Sent from my SGH-T679 using Soap Making mobile app


----------



## Hazel (Nov 2, 2013)

Don't worry about a little spatter. I'd be embarrassed if anyone saw my kitchen. Thanks for the info about the soybean oil. I've only made a few batches of LS and I'm not very good at it. I stopped because I felt I was just wasting oils. I'll have to try it again using soybean because it would be good for practice.


----------



## MikeInPdx (Nov 3, 2013)

Hazel said:


> Don't worry about a little spatter. I'd be embarrassed if anyone saw my kitchen. Thanks for the info about the soybean oil. I've only made a few batches of LS and I'm not very good at it. I stopped because I felt I was just wasting oils. I'll have to try it again using soybean because it would be good for practice.

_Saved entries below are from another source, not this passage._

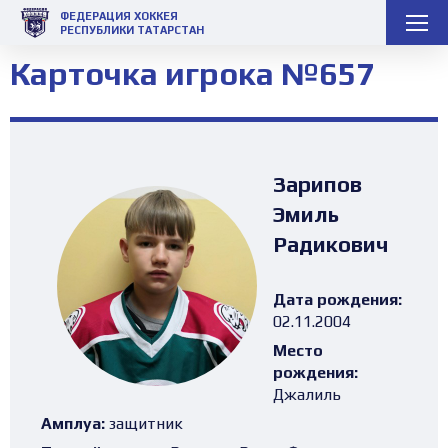
ФЕДЕРАЦИЯ ХОККЕЯ
РЕСПУБЛИКИ ТАТАРСТАН
Карточка игрока №657
Зарипов
Эмиль
Радикович
Дата рождения:
02.11.2004
Место
рождения:
Джалиль
Амплуа:
защитник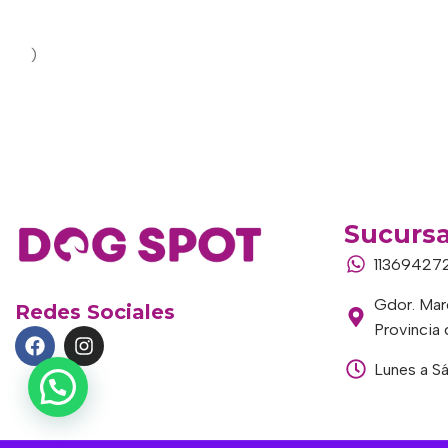
)
Sucursa
11369427
Gdor. Marc
Redes Sociales
Provincia
Lunes a S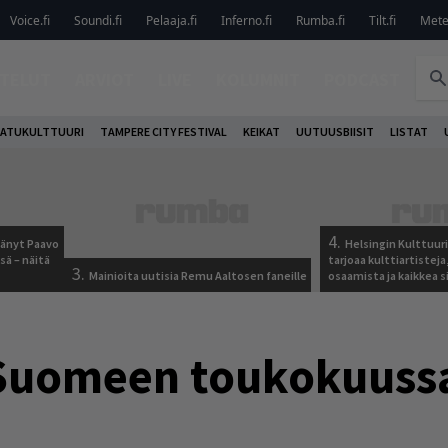
Voice.fi
Soundi.fi
Pelaaja.fi
Inferno.fi
Rumba.fi
Tilt.fi
Metel
TELUT
ARVIOT
LIVE
KOLUMNIT
PODCAST
ATUKULTTUURI
TAMPERE CITY FESTIVAL
KEIKAT
UUTUUSBIISIT
LISTAT
4.
jäänyt Paavo
Helsingin Kulttuur
sä – näitä
tarjoaa kulttiartistej
3.
Mainioita uutisia Remu Aaltosen faneille
osaamista ja kaikkea si
 Suomeen toukokuuss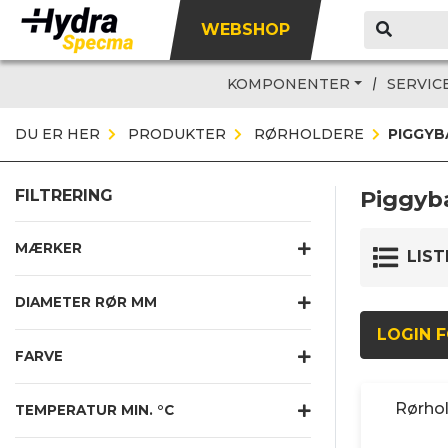
WEBSHOP
KOMPONENTER
SERVIC
DU ER HER
PRODUKTER
RØRHOLDERE
PIGGYB
Piggyb
FILTRERING
MÆRKER
LIST
DIAMETER RØR MM
LOGIN F
FARVE
Rørhol
TEMPERATUR MIN. °C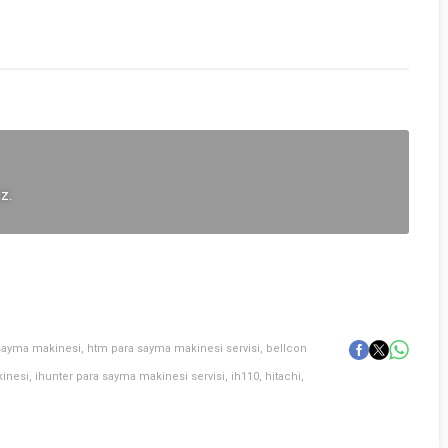
iz.
 sayma makinesi
,
htm para sayma makinesi servisi
,
bellcon
kinesi
,
ihunter para sayma makinesi servisi
,
ih110
,
hitachi
,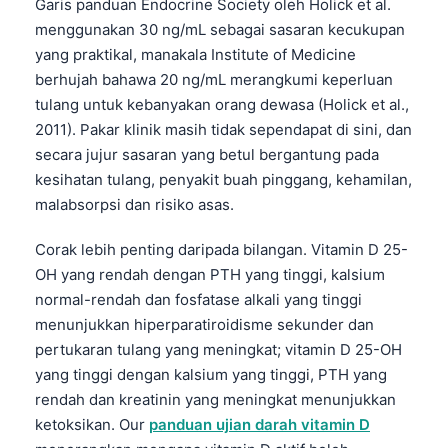
Garis panduan Endocrine Society oleh Holick et al.
menggunakan 30 ng/mL sebagai sasaran kecukupan
yang praktikal, manakala Institute of Medicine
berhujah bahawa 20 ng/mL merangkumi keperluan
tulang untuk kebanyakan orang dewasa (Holick et al.,
2011). Pakar klinik masih tidak sependapat di sini, dan
secara jujur sasaran yang betul bergantung pada
kesihatan tulang, penyakit buah pinggang, kehamilan,
malabsorpsi dan risiko asas.
Corak lebih penting daripada bilangan. Vitamin D 25-
OH yang rendah dengan PTH yang tinggi, kalsium
normal-rendah dan fosfatase alkali yang tinggi
menunjukkan hiperparatiroidisme sekunder dan
pertukaran tulang yang meningkat; vitamin D 25-OH
yang tinggi dengan kalsium yang tinggi, PTH yang
rendah dan kreatinin yang meningkat menunjukkan
ketoksikan. Our
panduan ujian darah vitamin D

I will share a couple of tips. Stick blend until you get soap on a stick. Cover the pot and place in a 170F oven. Check every half an hour for the first hour or two and stir if it separates. Then just leave it covered in the 170F oven overnight. LEAVE THE OVEN ON.

Next morning just weigh and dilute the paste. 1/4 oz borax per lb of paste will neutralize it. Wait to dissolve or mash it with a potato masher and stick blend. It will clear up after a bit. 

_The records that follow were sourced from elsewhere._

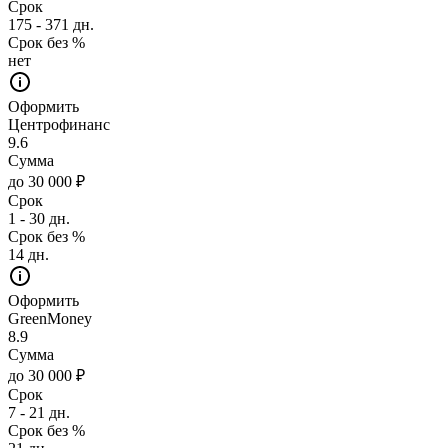
Срок
175 - 371 дн.
Срок без %
нет
Оформить
Центрофинанс
9.6
Сумма
до 30 000 ₽
Срок
1 - 30 дн.
Срок без %
14 дн.
Оформить
GreenMoney
8.9
Сумма
до 30 000 ₽
Срок
7 - 21 дн.
Срок без %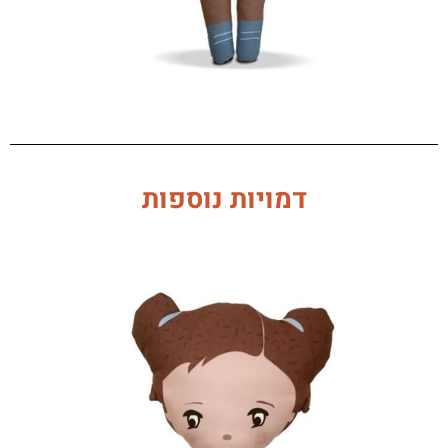
דמויות נוספות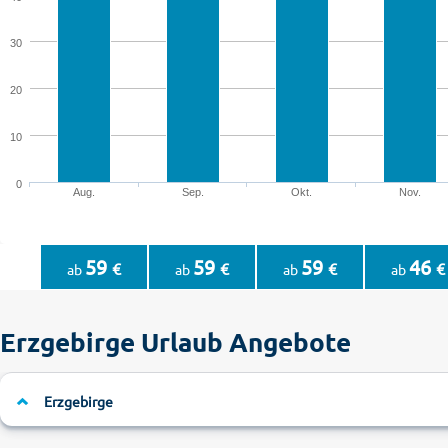
30
20
10
0
Aug.
Sep.
Okt.
Nov.
59
59
59
46
€
€
€
€
ab
ab
ab
ab
Erzgebirge Urlaub Angebote
Erzgebirge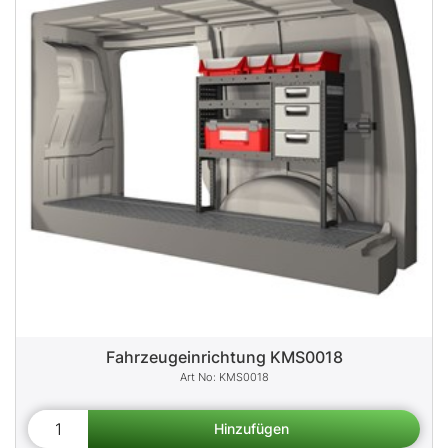
Fahrzeugeinrichtung KMS0018
KMS0018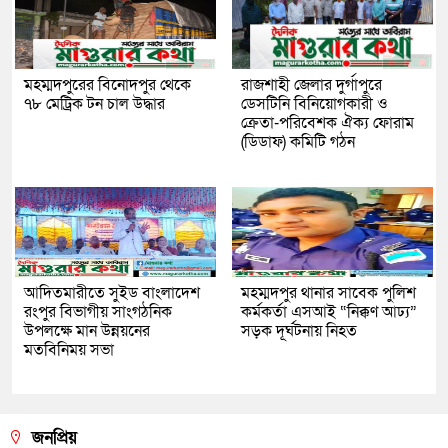
মহম্মদপুরের বিনোদপুর থেকে
রাজশাহী জেলার দুর্গাপুরে
৭৮ মেট্রিক টন চাল উদ্ধার
ডেসটিনি বিনিয়োগকারী ও
ক্রেতা-পরিবেশক ঐক্য ফোরাম
(ডিডাফ) কমিটি গঠন
আদিতমারীতে সুইড বাংলাদেশ
মহম্মদপুর থানার সাবেক পুলিশ
রংপুর বিভাগীয় সাংগঠনিক
কর্মকর্তা এসআই “নিক্কণ আঢ্য”
উপলক্ষে মান উন্নয়নের
সড়ক দূর্ঘটনায় নিহত
মতবিনিময় সভা
জনপ্রিয়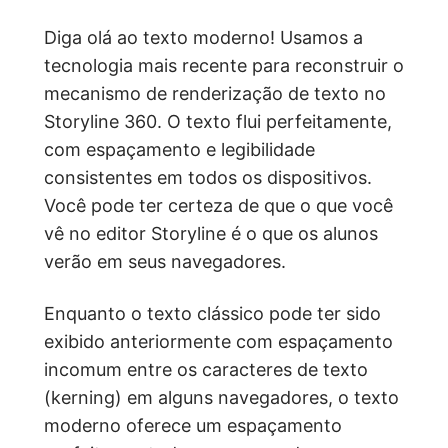
Diga olá ao texto moderno! Usamos a
tecnologia mais recente para reconstruir o
mecanismo de renderização de texto no
Storyline 360. O texto flui perfeitamente,
com espaçamento e legibilidade
consistentes em todos os dispositivos.
Você pode ter certeza de que o que você
vê no editor Storyline é o que os alunos
verão em seus navegadores.
Enquanto o texto clássico pode ter sido
exibido anteriormente com espaçamento
incomum entre os caracteres de texto
(kerning) em alguns navegadores, o texto
moderno oferece um espaçamento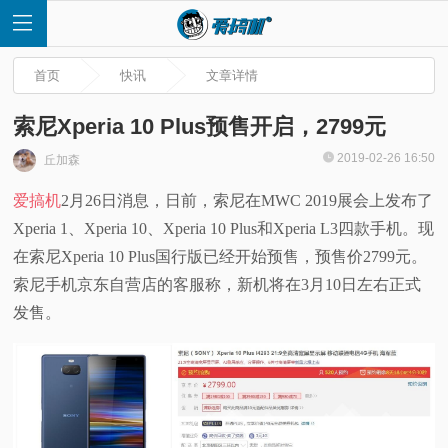
首页
快讯
文章详情
索尼Xperia 10 Plus预售开启，2799元
2019-02-26 16:50
丘加森
首
爱搞机
2月26日消息，日前，索尼在MWC 2019展会上发布了
Xperia 1、Xperia 10、Xperia 10 Plus和Xperia L3四款手机。现
页
在索尼Xperia 10 Plus国行版已经开始预售，预售价2799元。
快
索尼手机京东自营店的客服称，新机将在3月10日左右正式
发售。
讯
评
测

Edited to add: You cannot overcook the paste this way and you do not have to mess with a clarity check...it is definitely done.

Sent from my SGH-T679 using Soap Making mobile app


----------



## Pepsi Girl (Nov 3, 2013)

So would you mind sharing the full recipe,I've never made dish soap but I'd like to try.


----------



## MikeInPdx (Nov 3, 2013)

It is easy. 70% soybean, 30% coconut and KOH for zero superfat according to either the Brambleberry or Summerbee Meadow calculator (both calculate for impurities in KOH).

Weigh everything and get your oils in the crockpot on high. When the CO is melted...add the weighed KOH to weighed water. Add to melted oils once the lye solution clears.

Pulse with your stick blender...alternate hand stirring and stick blending....otherwise you will fry your SB.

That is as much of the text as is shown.